> I finally was able to capture a full heap dump during a crash using the Debug Diagnostics Tool. Not sure if this is
> helpful at all..
The list has a message limit, but I got it via list owner, and yes, it helps enormously.
It confirms there's a bug in either the SP's code using the GCM encryption support in Santuario or the Santuario support for that algorithm which I had to completely wing since OpenSSL's documentation consists of its source code. Both are a possibility since GCM is never seen in SAML due to the lack of support outside Shibboleth.
This confirms that the crash is happening due to the use of the new cookie recovery feature, and that's exactly what I assumed. I don't know how to load test that code easily at this point, but please file a bug and attach that dump image and I can at least start the process of eyeballing code.
Your only fix at this point is just not using that feature for the time being.
I greatly, greatly appreciate the time you spent to bottom this out, it's sincerely a big help given the small amount of time I have to spend on the SP.
> Your only fix at this point is just not using that feature for the time being.
(*) Technically you could add a catchAll="true" to the OutOfProcess element to force it to trap the exception caused by the crash and kep shibd upright, but in practice that's not a great idea since the state of the heap at that point is unclear. The process may just destablize anyway.

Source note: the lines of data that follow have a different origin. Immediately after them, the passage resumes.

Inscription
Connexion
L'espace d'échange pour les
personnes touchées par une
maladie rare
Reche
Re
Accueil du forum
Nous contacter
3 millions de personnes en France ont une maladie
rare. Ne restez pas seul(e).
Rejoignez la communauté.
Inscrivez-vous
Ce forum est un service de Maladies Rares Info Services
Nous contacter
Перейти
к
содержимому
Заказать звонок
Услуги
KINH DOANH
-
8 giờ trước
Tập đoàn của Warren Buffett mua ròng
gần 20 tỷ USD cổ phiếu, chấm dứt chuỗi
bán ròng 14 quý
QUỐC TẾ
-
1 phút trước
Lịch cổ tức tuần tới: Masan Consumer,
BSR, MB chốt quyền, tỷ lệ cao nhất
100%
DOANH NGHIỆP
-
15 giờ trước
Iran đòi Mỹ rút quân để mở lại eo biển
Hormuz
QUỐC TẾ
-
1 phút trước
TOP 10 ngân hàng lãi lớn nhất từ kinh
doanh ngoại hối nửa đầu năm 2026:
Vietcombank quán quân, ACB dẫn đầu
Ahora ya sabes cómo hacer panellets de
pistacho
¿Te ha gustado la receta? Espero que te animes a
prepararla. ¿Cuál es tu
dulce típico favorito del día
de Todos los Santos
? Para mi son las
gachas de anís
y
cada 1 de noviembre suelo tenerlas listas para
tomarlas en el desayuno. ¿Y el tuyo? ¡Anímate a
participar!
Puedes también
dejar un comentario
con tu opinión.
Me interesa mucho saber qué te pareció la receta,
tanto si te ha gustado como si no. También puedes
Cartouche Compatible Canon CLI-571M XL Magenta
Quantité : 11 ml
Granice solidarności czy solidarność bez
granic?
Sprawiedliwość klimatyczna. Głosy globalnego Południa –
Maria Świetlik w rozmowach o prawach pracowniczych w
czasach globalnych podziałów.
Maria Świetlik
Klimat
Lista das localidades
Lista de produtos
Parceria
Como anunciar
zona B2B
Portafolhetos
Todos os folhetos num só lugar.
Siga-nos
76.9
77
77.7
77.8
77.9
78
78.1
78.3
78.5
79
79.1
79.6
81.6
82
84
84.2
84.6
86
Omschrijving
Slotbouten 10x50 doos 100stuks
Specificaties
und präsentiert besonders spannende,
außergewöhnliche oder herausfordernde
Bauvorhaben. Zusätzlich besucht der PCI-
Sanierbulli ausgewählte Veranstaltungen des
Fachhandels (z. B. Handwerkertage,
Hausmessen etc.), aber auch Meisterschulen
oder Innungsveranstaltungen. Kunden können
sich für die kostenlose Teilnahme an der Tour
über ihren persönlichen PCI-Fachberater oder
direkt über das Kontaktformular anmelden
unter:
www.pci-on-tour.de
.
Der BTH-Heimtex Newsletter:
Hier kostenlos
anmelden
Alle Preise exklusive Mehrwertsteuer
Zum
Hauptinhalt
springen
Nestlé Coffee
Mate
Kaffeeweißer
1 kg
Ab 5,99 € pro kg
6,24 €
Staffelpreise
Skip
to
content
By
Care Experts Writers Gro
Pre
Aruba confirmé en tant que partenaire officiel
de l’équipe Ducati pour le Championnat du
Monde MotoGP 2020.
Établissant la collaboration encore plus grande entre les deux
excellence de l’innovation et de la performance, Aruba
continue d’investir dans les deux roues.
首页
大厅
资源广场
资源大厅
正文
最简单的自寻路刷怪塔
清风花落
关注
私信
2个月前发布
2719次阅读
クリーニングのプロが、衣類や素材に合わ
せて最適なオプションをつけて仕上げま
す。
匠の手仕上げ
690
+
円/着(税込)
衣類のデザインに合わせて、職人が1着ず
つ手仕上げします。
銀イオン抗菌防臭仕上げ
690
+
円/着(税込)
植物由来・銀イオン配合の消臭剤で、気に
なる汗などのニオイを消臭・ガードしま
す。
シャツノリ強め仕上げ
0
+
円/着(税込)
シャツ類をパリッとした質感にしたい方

> We are seeing two types of crashes one is the one I sent you earlier, and this is the second type. Both happen two to
> three times per day. We were thinking the increasing the StackSize on the TCP Listener might help with this one???
No, they're the same GCM bug. You will (largely anyway) not get crashes if you don't use the cookie session option.
The stack size issue in fact is not a factor now at all. I had forgotten that the move to 64-bit ended the constraints on address space. The old 32-bit builds were limited to 2-3G of VM depending on OS, and that was very possible to exhaust under enough load and enough threads, though very rarely on Windows. 64-bit systems have no meaningful limit on VM allocation so that's totally irrelevant now, just a historical artifact.